Il problema esiste, da sempre, purtroppo. E da questo problema sono cresciute alcune situazioni molto spiacevoli, come purtroppo la mercanzia della salute. C’è un gioco al ribasso, troppi interessi che girano…non sempre i farmaci più costosi sono i migliori. I farmaci vengono somministrati sulla scorta della spinta dell’informazione farmaceutica. Problemi vastissimi! La via, credo, sia quella di tornare un pochino indietro, quello di ritornare alle cure naturali. Per fare questo, necessario un lavoro di educazione del paziente.  Nessuno ci ha mai assicurato che avremmo goduto di ottima salute, nessuno ci assicura che una cosa rotta possa ritornare perfettamente funzionante. Credo ci sia bisogno un po’ di umiltà nella capacità di discernere quali siano i problemi davvero importanti e quali meno. In merito, una sorta di confusione, oggi, c’è. E se c’è, è stata procurata ad arte, forse, per poter fare maggiore mercato della medicina.

Una recente indagine vede sempre di più la scomparsa della figura del “medico di base”. Questo Mondo, le nuove generazioni si stanno, forse, disabituando al contatto umano? Può essere questo un motivo di tale carenza?

Il problema della carenza dei dottori di famiglia è dovuto in parte a una volontà politica.
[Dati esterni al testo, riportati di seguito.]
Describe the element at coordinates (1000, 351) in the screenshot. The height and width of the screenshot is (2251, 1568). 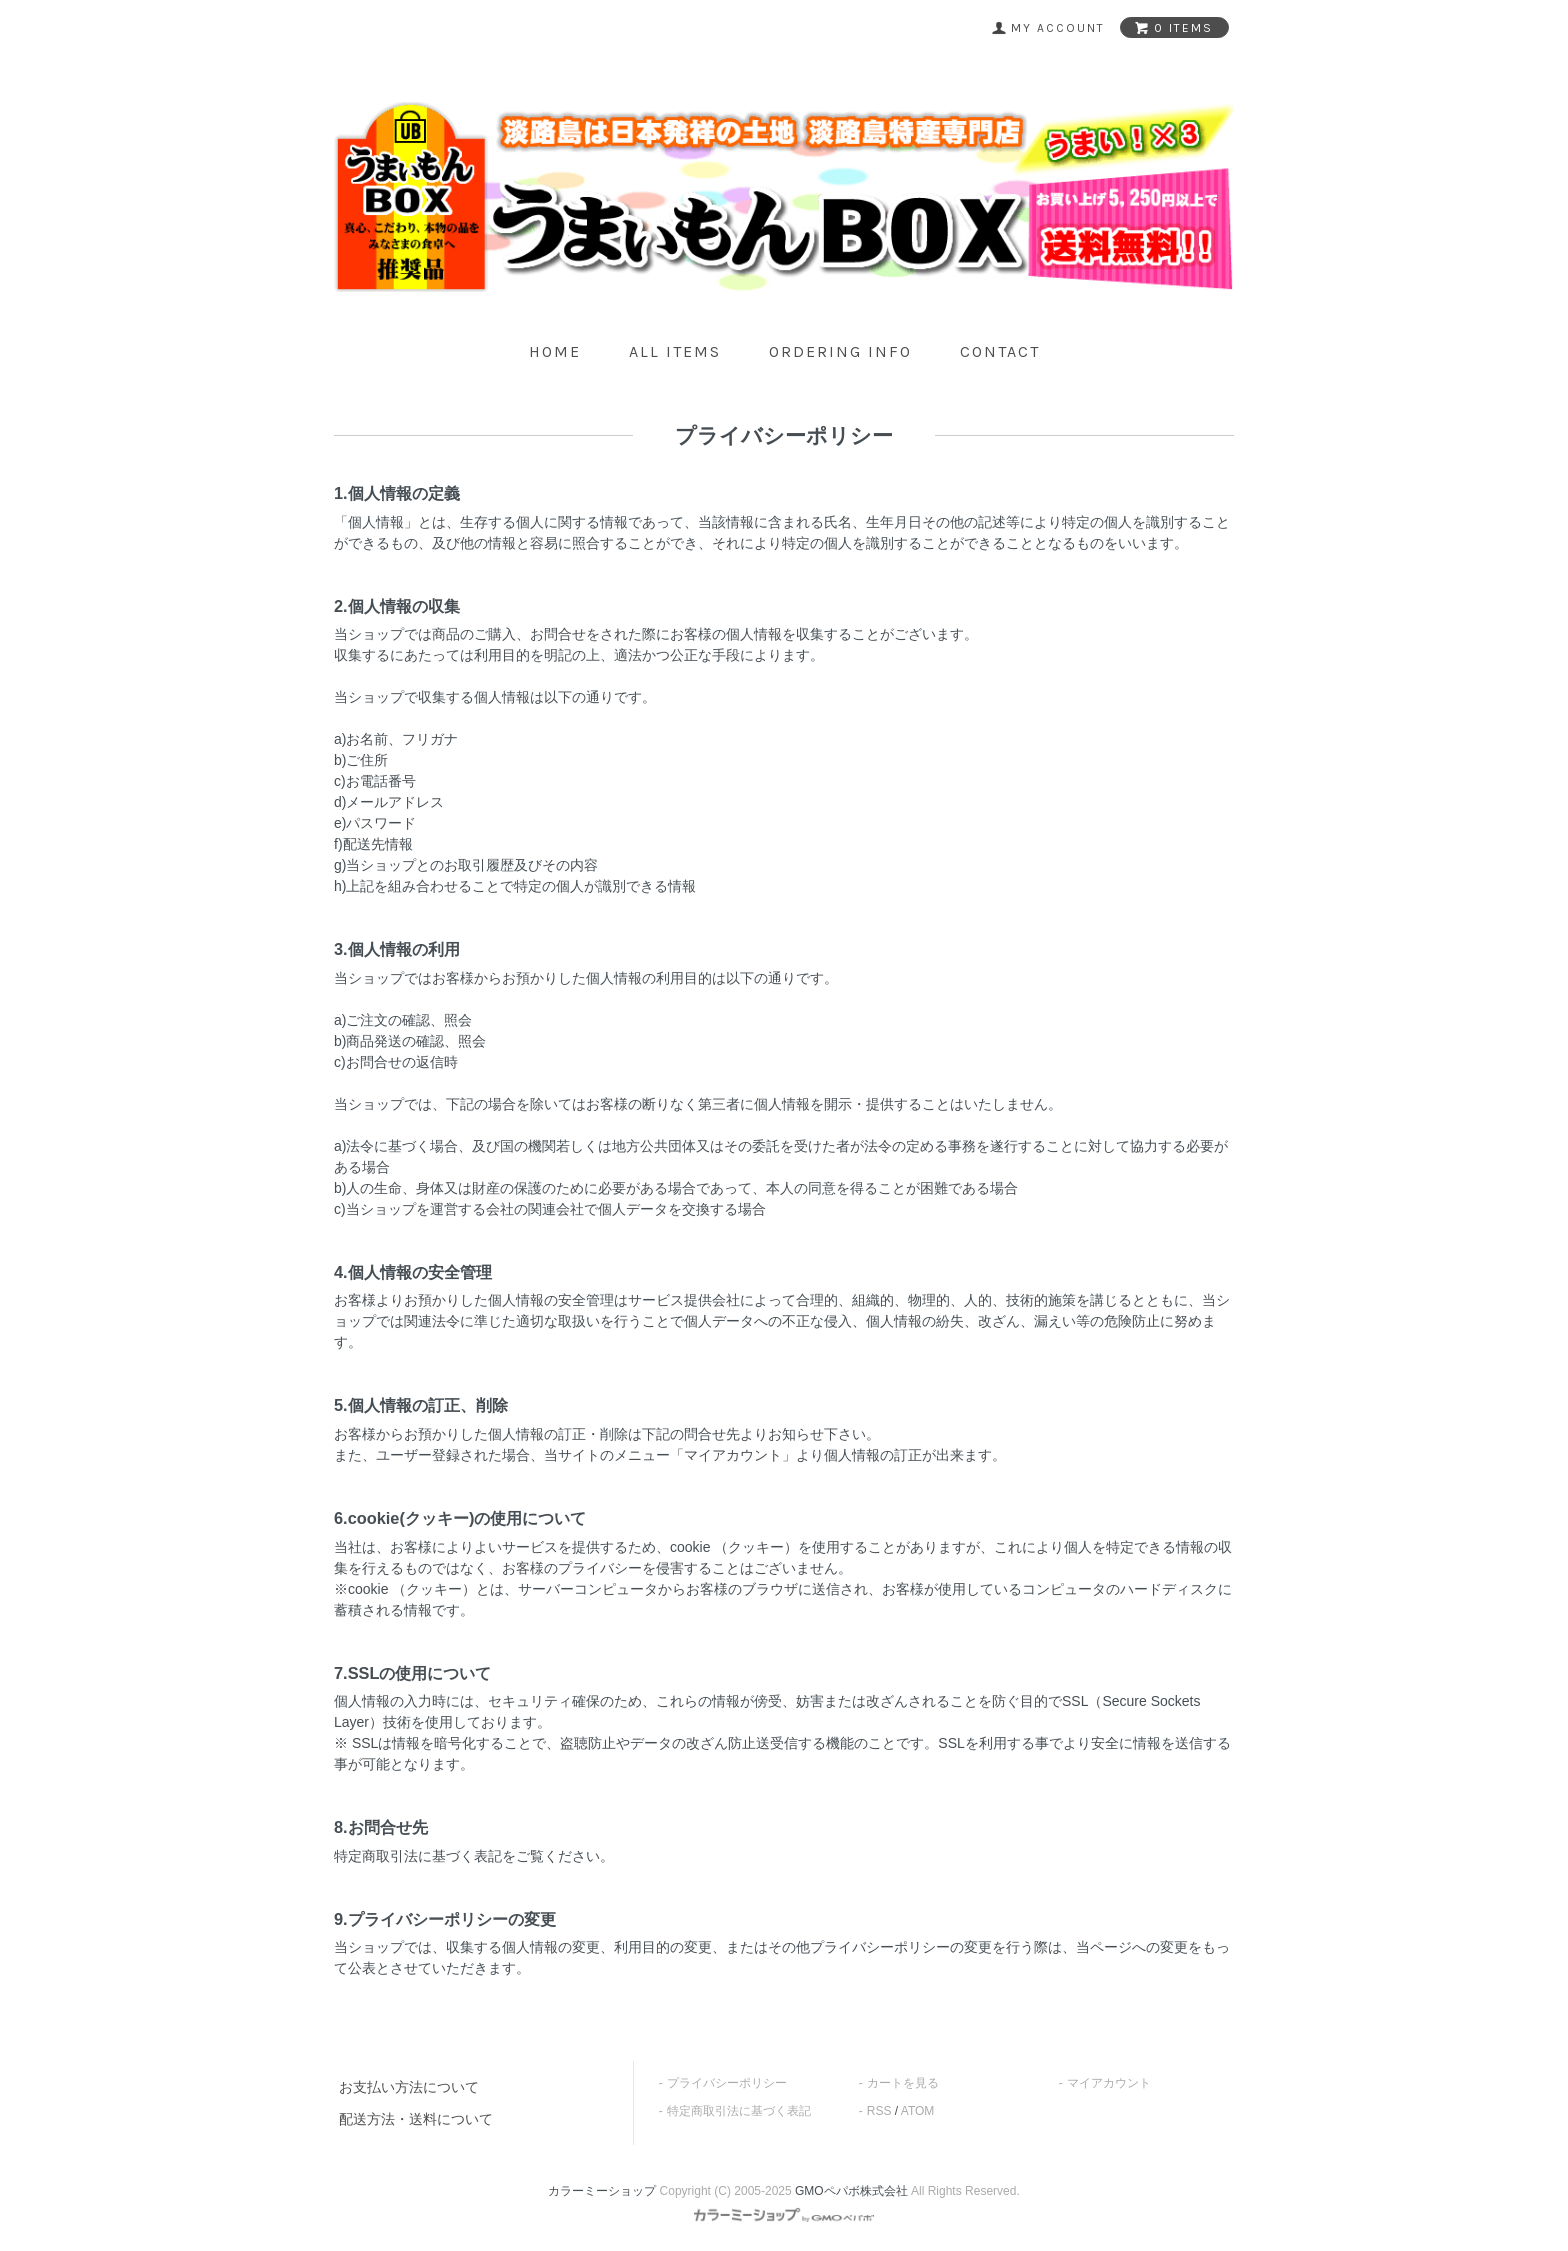 I see `contact` at that location.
Con il nuovo ordinamento universitario, un giovane quando è laureato in medicina ha la possibilità di svolgere una specializzazione retribuita e poi anche la possibilità di svolgere un corso di formazione in medicina generale. Ora, i posti per “Medicina generale” sono stati molto in meno rispetto alle specialistiche, e non si comprende il perché i medici che intraprendano il corso di medicina generale percepiscono solo 900 euro mensili, mentre per chi frequenta una specialistica, spettano 1800 euro. Questo, potrebbe essere già un motivo per cui la medicina generale è stata accantonata. La si vuole accantonare forse per un problema di costi, quando invece io credo che la figura del medico di base dovrebbe essere valutata maggiormente. Il know-how che può avere una persona che segue nel tempo un paziente sicuramente potrebbe portare una contrazione della spesa sanitaria stessa. Esempio: se vado in un pronto soccorso, il medico che mi accoglie non sa assolutamente nulla di me, e quindi per un problema medico-legale è costretto a fare delle indagini per avere un quadro completo della situazione. Mentre io, in qualità di medico di base – che magari sto seguendo da anni il paziente – lo seguo, e quindi, ho quella possibilità di sapere “la storia del paziente”. Un più dettagliato quadro della situazione. Il problema, di sicuro, dovrà essere risolto, perché comunque tutti gli specialisti che si sono formati in questi anni non avranno, certo, la possibilità di accedere in ospedale come specialista.  Forse, molto probabilmente, prenderanno il posto dei medici di famiglia che – per raggiunti limiti di età – stanno abbandonando la professione.